The uncontrollable sobbing became my life with tears unpredictably surfacing one to three times a day. I could be reading a book or chatting on the phone or sitting in a meeting and tears happened sort of like a sneeze – there are things you know will cause it, ways to possibly delay it, but sooner or later, it bursts forth.

Eventually I learned those delaying tactics, making being out in public somewhat more possible. Sometimes I was even able to identify what caused the tears and what emotions I was feeling. Once in a while it was even related to immediate events and not past trauma.

There is something unique about re-traumatization – having experienced trauma, developed PTSD and been successfully treated only to endure a situation similar enough to be the equivalent. then you are coping with PTSD from the recent trauma along with PTSD from your history of similar trauma. In some ways it is like light reflected between a multitude of mirrors so that the intensity of light is greater than any component part. It’s wildly exponential math. It’s emotion magnified, refracted, blenderized and placed in a pressure cooker with a faulty valve.

My entire life ground to a screeching halt. I gave up any notion of doing anything more than going to therapy, walking the dog and making sure we both ate and slept. I did things requiring use of my hands – sewing, baking, knitting – to fill my mind with something because it left less space for trauma. I didn’t visit my family for the holidays. I only talked to people who didn’t make me more upset. I kept asking for topics of conversation to be dropped before I lost it. Again.
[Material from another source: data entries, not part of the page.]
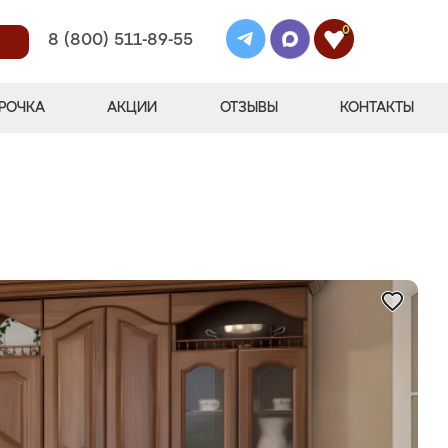
0
8 (800) 511-89-55
РОЧКА
АКЦИИ
ОТЗЫВЫ
КОНТАКТЫ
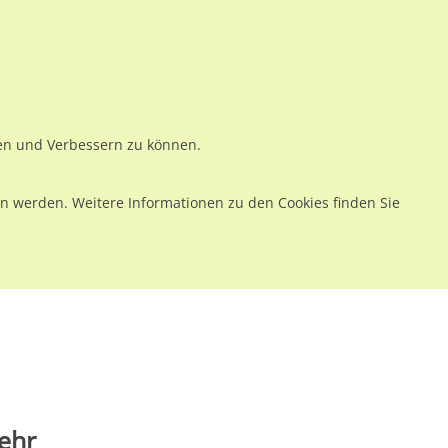
ws
Preise
Warenkorb
Registrieren
Anmelden
en
Kontakt
ren und Verbessern zu können.
 werden. Weitere Informationen zu den Cookies finden Sie
ehr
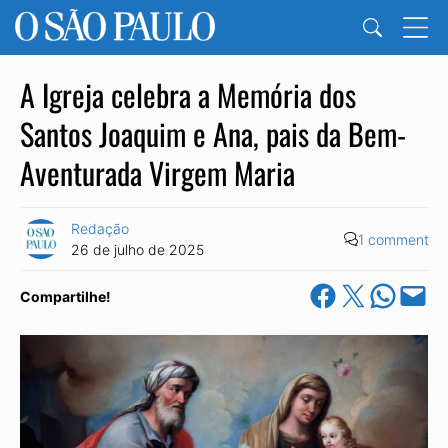
A Igreja celebra a Memória dos
Santos Joaquim e Ana, pais da Bem-
Aventurada Virgem Maria
Redação
1 comment
26 de julho de 2025
Share on Facebook
Share on X
Share on Wha
Email this Pa
Compartilhe!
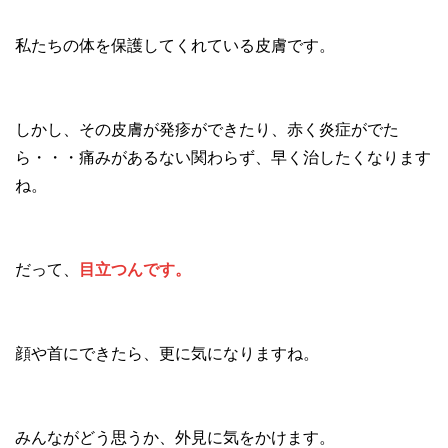
私たちの体を保護してくれている皮膚です。
しかし、その皮膚が発疹ができたり、赤く炎症がでた
ら・・・痛みがあるない関わらず、早く治したくなります
ね。
だって、
目立つんです。
顔や首にできたら、更に気になりますね。
みんながどう思うか、外見に気をかけます。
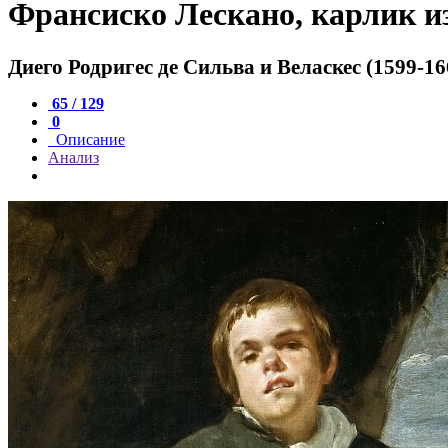
Франсиско Лескано, карлик и
Диего Родригес де Сильва и Веласкес (1599-16
65 / 129
0
Описание
Анализ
Time passed and I was able to control enough of what was happening to begin tentatively living. Then, I knew another trachea stretch was on the immediate horizon because that’s how my stenosis works.
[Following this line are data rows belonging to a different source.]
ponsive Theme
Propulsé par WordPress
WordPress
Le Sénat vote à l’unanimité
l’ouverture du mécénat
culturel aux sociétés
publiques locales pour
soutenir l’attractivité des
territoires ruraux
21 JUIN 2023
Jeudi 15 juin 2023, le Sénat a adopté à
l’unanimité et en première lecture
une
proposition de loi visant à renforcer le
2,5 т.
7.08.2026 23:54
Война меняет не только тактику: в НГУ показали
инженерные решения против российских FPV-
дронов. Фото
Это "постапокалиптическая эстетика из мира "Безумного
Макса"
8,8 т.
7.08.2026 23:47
Part of my PTSD symptomology is that I cave in front of anyone I see as an authority figure or more of an expert in a field. Talking to doctors was harder than… crossing an eight-lane highway without a cane, dog or even audible traffic signals. I did it badly. I somehow got through it.

This time, the procedure went smoothly. With a positive experience the most recent in my memory, my life has settled down. I have been able to resume my regularly scheduled existence, just with way more therapy and a conscious commitment to real down time.

Here’s the interesting part. I’m being put back together in better shape than I was before November 15, 2013. I’m not doing it consciously, but I see things happening inside myself that I know will lead to a stronger me. I’m still having trouble wrapping my head around that.